■ EXERCISE DETAILS: Say how many lines below hold the word "checkbox"; give the number by itself.

*** Block opens ***

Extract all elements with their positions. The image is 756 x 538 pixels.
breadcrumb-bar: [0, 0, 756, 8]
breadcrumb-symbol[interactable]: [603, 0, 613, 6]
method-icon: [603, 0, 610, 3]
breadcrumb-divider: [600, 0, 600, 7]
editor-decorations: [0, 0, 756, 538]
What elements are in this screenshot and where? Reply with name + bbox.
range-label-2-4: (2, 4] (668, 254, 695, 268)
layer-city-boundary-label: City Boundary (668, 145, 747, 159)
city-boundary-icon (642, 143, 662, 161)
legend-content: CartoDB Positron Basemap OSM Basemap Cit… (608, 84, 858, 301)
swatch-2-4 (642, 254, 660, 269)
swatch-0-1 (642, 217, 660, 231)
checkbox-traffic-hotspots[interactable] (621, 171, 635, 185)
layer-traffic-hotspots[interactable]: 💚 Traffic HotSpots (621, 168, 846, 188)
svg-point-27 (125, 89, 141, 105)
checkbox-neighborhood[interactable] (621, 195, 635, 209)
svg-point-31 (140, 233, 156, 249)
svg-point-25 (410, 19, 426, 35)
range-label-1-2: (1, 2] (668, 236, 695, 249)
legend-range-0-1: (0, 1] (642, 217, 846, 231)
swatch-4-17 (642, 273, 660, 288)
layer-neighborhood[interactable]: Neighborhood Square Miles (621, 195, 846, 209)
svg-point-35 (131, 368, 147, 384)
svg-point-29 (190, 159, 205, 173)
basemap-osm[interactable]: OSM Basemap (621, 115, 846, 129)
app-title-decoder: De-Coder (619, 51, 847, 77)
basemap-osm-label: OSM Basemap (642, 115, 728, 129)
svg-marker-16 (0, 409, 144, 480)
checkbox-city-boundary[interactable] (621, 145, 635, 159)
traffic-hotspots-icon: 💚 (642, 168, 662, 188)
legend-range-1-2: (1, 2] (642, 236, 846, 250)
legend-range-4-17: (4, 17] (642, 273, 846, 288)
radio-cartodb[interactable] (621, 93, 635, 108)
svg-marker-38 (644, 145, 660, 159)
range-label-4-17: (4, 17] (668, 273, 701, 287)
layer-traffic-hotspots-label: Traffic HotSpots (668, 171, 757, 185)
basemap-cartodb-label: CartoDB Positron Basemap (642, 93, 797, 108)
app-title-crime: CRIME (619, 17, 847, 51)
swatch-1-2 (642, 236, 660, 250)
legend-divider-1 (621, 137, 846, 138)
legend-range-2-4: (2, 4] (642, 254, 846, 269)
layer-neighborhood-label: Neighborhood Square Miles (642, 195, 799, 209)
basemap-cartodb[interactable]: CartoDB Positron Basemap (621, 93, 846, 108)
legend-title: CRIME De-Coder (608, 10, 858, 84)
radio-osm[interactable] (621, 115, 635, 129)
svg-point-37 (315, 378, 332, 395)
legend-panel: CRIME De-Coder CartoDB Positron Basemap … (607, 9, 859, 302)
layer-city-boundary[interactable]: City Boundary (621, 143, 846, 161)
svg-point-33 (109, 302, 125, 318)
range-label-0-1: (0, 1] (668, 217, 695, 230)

*** Block closes ***
*** Block opens ***

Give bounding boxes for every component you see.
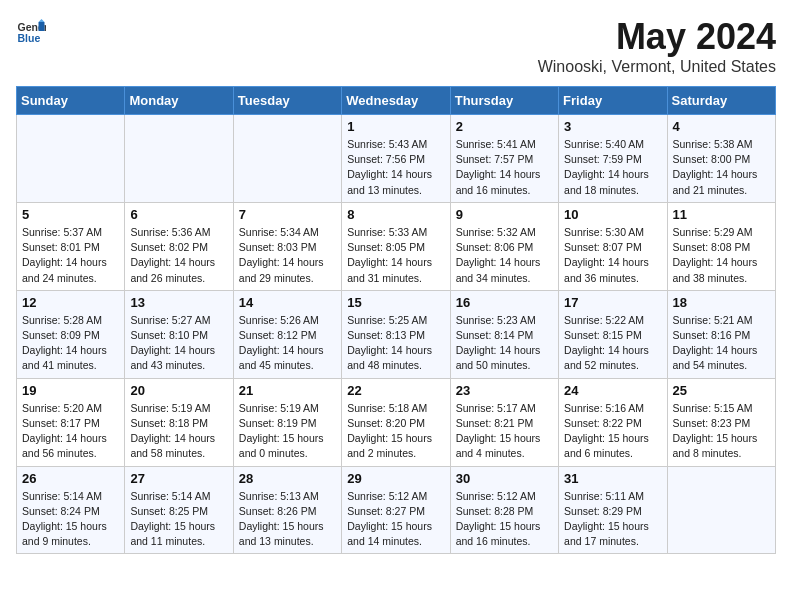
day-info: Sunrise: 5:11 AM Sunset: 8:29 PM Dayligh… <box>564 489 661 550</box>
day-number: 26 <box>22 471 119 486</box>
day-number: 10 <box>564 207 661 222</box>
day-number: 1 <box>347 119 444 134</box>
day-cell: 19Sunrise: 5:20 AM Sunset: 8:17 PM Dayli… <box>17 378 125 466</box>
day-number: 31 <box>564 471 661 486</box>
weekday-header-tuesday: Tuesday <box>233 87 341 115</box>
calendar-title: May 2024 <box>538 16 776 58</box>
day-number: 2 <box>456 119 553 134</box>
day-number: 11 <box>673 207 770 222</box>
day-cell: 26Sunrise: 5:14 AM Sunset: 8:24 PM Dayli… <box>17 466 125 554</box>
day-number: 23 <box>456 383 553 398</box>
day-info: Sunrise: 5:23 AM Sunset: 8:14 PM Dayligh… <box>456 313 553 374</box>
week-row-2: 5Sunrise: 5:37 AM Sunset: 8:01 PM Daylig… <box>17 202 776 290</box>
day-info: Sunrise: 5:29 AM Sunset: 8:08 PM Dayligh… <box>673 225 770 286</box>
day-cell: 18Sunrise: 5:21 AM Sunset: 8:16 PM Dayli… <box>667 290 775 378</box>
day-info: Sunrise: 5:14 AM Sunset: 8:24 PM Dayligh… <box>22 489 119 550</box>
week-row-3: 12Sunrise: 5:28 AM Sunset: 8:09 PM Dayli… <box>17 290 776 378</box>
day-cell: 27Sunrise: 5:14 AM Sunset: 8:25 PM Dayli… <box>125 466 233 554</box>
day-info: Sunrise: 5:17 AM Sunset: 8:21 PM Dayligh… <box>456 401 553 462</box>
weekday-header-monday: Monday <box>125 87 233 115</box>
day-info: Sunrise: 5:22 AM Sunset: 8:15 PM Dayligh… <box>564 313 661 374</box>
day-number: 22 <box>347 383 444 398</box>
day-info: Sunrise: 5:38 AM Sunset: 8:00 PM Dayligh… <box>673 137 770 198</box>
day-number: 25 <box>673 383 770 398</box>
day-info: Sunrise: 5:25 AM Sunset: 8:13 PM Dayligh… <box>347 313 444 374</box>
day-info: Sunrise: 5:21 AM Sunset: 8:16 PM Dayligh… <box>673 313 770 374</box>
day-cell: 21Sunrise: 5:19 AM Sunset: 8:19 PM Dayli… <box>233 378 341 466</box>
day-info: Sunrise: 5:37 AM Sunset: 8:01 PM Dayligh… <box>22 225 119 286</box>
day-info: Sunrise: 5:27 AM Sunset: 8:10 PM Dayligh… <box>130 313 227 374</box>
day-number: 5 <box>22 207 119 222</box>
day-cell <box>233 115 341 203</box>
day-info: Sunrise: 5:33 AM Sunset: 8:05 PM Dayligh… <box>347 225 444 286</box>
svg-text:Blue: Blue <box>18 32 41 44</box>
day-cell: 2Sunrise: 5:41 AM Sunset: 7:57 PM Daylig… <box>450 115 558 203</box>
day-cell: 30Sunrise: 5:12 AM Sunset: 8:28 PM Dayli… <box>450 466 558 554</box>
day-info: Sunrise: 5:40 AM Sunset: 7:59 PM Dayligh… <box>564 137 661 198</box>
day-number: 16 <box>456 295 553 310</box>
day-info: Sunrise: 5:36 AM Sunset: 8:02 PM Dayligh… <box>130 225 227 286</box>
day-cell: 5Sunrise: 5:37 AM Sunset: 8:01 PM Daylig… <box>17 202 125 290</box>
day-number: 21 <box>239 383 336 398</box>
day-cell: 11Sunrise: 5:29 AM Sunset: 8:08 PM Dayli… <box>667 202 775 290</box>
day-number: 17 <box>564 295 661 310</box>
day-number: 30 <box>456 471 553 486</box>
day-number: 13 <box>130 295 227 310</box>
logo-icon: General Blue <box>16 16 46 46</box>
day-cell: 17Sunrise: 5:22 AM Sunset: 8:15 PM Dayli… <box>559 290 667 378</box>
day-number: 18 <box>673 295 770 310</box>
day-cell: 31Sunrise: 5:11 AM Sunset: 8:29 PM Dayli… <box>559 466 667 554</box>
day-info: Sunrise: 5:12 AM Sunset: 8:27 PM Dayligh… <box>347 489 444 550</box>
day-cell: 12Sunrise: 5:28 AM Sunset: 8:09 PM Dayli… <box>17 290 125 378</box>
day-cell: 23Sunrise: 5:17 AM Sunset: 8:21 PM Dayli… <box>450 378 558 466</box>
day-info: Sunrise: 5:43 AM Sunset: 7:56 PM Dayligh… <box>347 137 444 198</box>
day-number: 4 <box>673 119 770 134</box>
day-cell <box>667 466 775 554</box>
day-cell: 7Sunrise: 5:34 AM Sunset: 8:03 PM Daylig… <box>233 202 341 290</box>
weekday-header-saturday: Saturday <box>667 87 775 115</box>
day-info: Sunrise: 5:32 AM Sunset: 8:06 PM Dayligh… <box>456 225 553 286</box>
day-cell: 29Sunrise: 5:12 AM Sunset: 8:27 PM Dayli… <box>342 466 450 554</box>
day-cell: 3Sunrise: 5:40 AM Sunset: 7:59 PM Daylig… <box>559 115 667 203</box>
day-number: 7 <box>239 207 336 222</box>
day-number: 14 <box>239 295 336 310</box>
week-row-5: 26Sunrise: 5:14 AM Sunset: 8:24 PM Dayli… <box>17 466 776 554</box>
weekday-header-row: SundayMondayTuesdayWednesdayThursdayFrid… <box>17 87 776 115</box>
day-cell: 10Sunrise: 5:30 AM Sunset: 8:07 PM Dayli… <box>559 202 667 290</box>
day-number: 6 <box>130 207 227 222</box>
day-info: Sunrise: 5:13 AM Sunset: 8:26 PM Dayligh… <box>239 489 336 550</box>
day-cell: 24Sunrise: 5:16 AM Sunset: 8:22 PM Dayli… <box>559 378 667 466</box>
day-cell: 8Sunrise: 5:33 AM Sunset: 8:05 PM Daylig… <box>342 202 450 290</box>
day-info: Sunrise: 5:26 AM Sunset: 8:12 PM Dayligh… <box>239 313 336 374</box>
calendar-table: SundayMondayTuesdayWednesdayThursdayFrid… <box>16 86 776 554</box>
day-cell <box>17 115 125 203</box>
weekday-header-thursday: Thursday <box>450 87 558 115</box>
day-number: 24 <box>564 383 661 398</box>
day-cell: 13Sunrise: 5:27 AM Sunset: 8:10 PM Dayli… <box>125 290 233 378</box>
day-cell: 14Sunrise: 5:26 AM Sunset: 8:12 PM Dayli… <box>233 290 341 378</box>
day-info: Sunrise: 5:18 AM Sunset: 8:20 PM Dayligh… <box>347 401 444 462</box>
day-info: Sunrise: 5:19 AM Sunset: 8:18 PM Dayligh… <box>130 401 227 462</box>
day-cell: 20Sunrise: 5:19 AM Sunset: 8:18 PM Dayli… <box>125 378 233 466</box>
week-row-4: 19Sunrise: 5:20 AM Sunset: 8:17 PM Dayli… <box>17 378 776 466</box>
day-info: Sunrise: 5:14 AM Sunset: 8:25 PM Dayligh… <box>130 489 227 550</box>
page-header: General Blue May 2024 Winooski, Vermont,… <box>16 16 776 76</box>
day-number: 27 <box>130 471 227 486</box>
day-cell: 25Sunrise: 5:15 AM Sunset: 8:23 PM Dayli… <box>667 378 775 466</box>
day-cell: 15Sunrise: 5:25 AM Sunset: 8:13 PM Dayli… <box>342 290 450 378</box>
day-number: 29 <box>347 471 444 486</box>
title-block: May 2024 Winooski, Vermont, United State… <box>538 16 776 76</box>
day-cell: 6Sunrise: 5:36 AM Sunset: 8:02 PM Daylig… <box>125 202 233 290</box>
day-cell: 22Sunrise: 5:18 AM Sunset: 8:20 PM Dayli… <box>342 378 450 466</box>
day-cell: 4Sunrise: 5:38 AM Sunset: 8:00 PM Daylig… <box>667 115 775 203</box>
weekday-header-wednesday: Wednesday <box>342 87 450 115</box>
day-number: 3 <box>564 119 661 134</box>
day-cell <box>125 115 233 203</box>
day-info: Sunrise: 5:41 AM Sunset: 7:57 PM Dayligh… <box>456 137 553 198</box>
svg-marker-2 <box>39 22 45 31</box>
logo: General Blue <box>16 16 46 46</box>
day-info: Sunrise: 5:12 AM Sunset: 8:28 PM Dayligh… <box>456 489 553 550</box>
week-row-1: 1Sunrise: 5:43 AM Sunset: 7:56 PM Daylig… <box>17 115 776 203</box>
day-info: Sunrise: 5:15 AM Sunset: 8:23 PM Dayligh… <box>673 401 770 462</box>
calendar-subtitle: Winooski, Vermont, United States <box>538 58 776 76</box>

*** Block closes ***

■ COMPLETED EXERCISE: 3